Is this what you need?
I've been using the dplyr package to create aggregated data tables, for example using the following code:
agg_data <- df %>%
select(calc.method, price1, price2) %>%
group_by(calc.method) %>%
summarize(
count = n(),
mean_price1 = round(mean(price1, na.rm = TRUE),2),
mean_price2 = round(mean(price2, na.rm = TRUE),2))
However, I would like to only calculate the mean over the distinct values of price1 and price2 within groups
e.g:
Price1: 1 1 2 1 2 2 1
Goes to (before aggregation):
Price1: 1 2 1 2 1
(and these in general don't have the same numbers of after removal for price1 and price2). I would also like to calculate a count for each (price1 and price2), counting only distinct values within groups. (Groups are defined as two or more identical values adjacent to each other)
I have tried:
agg_data <- df %>%
select(calc.method, price1, price2) %>%
group_by(calc.method) %>%
summarize(
count = n(),
mean_price1 = round(mean(distinct(price1), na.rm = TRUE),2),
mean_price2 = round(mean(distinct(price2), na.rm = TRUE),2))

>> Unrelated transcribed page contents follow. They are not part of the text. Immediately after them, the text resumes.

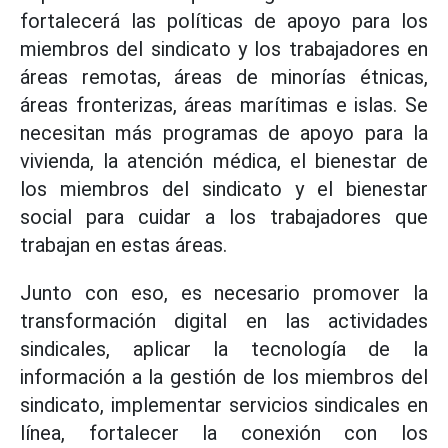
fortalecerá las políticas de apoyo para los
miembros del sindicato y los trabajadores en
áreas remotas, áreas de minorías étnicas,
áreas fronterizas, áreas marítimas e islas. Se
necesitan más programas de apoyo para la
vivienda, la atención médica, el bienestar de
los miembros del sindicato y el bienestar
social para cuidar a los trabajadores que
trabajan en estas áreas.
Junto con eso, es necesario promover la
transformación digital en las actividades
sindicales, aplicar la tecnología de la
información a la gestión de los miembros del
sindicato, implementar servicios sindicales en
línea, fortalecer la conexión con los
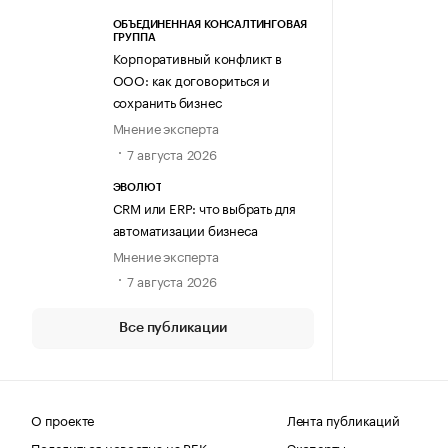
ОБЪЕДИНЕННАЯ КОНСАЛТИНГОВАЯ
ГРУППА
Корпоративный конфликт в
ООО: как договориться и
сохранить бизнес
Мнение эксперта
7 августа 2026
ЭВОЛЮТ
CRM или ERP: что выбрать для
автоматизации бизнеса
Мнение эксперта
7 августа 2026
Все публикации
О проекте
Лента публикаций
Поделиться новостью на РБК
Эксперты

And also tried wrapping the columns within the select function with distinct(), but both these throw errors.
Is there a way to do this using dplyr or another similar package without having to write something from scratch?

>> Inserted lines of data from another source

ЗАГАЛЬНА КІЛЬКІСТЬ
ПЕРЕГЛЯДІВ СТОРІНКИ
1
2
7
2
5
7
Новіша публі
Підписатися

To satisfy your requirement for distinct, we need to remove successive values that are the same. For numeric vectors, this can be accomplished by:
x <- x[c(1, which(diff(x) != 0)+1)]
The default use of diff computes the difference between adjoining elements in the vector. We use this to detect successive values that are different, for which diff(x) != 0. Since the output differences are lagged by 1, we add 1 to the indices of these distinct elements, and we also want the first element as distinct. For example:
x <- c(1,1,2,1,2,2,1)
x <- x[c(1, which(diff(x) != 0)+1)]
##[1] 1 2 1 2 1
We can then use this with dplyr:
agg_data <- df %>% group_by(calc.method) %>%
summarize(count = n(),
count_non_rep_1 = length(price1[c(1,which(diff(price1) != 0)+1)]),
mean_price1 = round(mean(price1[c(1,which(diff(price1) != 0)+1)], na.rm=TRUE),2),
count_non_rep_2 = length(price2[c(1,which(diff(price2) != 0)+1)]),
mean_price2 = round(mean(price2[c(1,which(diff(price2) != 0)+1)], na.rm=TRUE),2))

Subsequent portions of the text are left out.